The fluctuation in $y(t)$ because of one-sample-time delay introduced by the mem component is apparent. The smaller the step size is, the smaller the amplitude of the fluctuation introduced by the mem component.

One other important issue with using the memory component is that the initial value of mem directly affects the accuracy of the simulation. By solving the loop equation, we know that

\[ y(t) = \dfrac{r(t)}{2} = \dfrac{t}{2} \quad \Rightarrow \quad y(0) = 0\]

That is the memory should be initialized with an initial value of zero, which is the case in the script above.
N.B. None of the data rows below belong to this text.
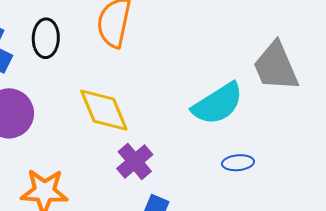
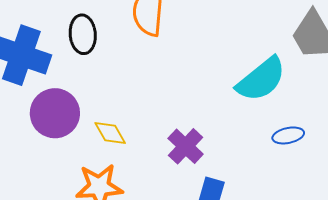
yellow diamond: (104, 110) -> (110, 133), moved, size x0.6

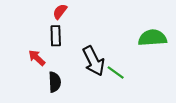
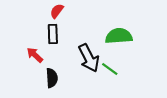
green semicircle: (152, 38) -> (119, 36), moved

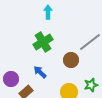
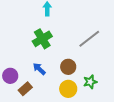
brown circle: (71, 60) -> (68, 67), moved

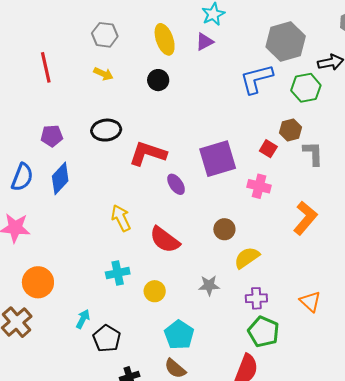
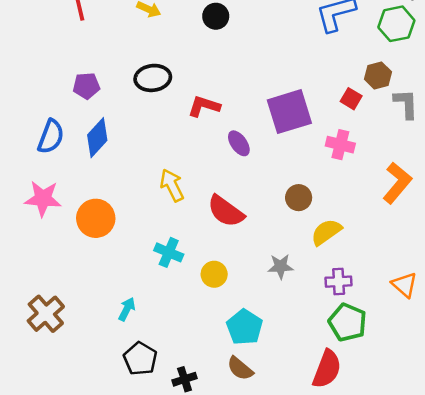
red L-shape: (148, 154) -> (204, 106), size x0.7
cyan cross: (118, 273) -> (169, 252), turned 35
orange circle: (38, 282) -> (96, 218), moved
black pentagon: (107, 338) -> (140, 359), moved

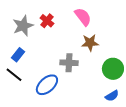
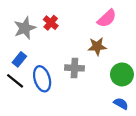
pink semicircle: (83, 17) -> (107, 18), moved, turned 84
blue ellipse: (47, 85) -> (42, 79), moved, turned -65
blue semicircle: (112, 96) -> (121, 104), turned -120

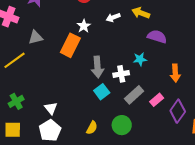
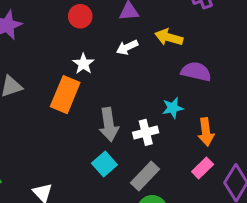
orange arrow: (175, 73) -> (206, 132), moved
cyan square: (102, 92) -> (104, 164), moved
gray rectangle: (134, 95) -> (145, 176), moved

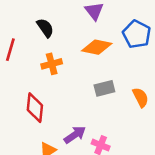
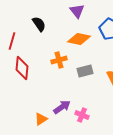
orange cross: (52, 64) -> (59, 60), moved
red diamond: (35, 108) -> (22, 68), moved

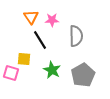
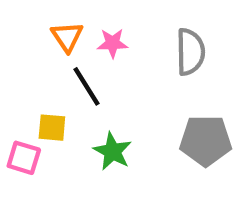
gray semicircle: (76, 36) -> (190, 52), moved
gray pentagon: (83, 75) -> (206, 141), moved, turned 30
To observe that how incorrect initialization of a memory to break an algebraic loop, consider the following example in which memory is initialized randomly.

using Jusdl

# Construct the model
ti, dt, tf = 0, 1 / 64, 1.
model = Model(clock=Clock(ti, dt, tf))

# Adding nodes to model
addnode(model, RampGenerator(), label=:gen)
addnode(model, Adder((+, -)), label=:adder)
addnode(model, Gain(), label=:gain)
addnode(model, Memory(dt, t0=tf, dt=dt, initial=rand(1)), label=:mem)
addnode(model, Writer(Inport(2)), label=:writer)
addbranch(model, :gen => :adder, 1 => 1)
addbranch(model, :adder => :gain, 1 => 1)
addbranch(model, :gain => :mem, 1 => 1)
addbranch(model, :mem => :adder, 1 => 2)
addbranch(model, :gen => :writer, 1 => 1)
addbranch(model, :gain => :writer, 1 => 2)

# Simulate the model
sim = simulate(model)

# Plot the results
using Plots; pyplot()
t, x = read(getnode(model, :writer).component)
plot(t, x[:, 1], label="r(t)", marker=(:circle, 1))
plot!(t, x[:, 2], label="y(t)", marker=(:circle, 1))
[ Info: 2020-05-04T01:46:03.162 Started simulation...
[ Info: 2020-05-04T01:46:03.162 Inspecting model...
┌ Info: 	The model has algrebraic loops:[[2, 3, 4]]
└ 		Trying to break these loops...
[ Info: 	Loop [2, 3, 4] has a Memory component.  The loops is broken
[ Info: 2020-05-04T01:46:03.163 Done.
[ Info: 2020-05-04T01:46:03.163 Initializing the model...
[ Info: 2020-05-04T01:46:03.163 Done...
[ Info: 2020-05-04T01:46:03.163 Running the simulation...
[ Info: 2020-05-04T01:46:03.2 Done...
[ Info: 2020-05-04T01:46:03.2 Terminating the simulation...
[ Info: 2020-05-04T01:46:03.202 Done.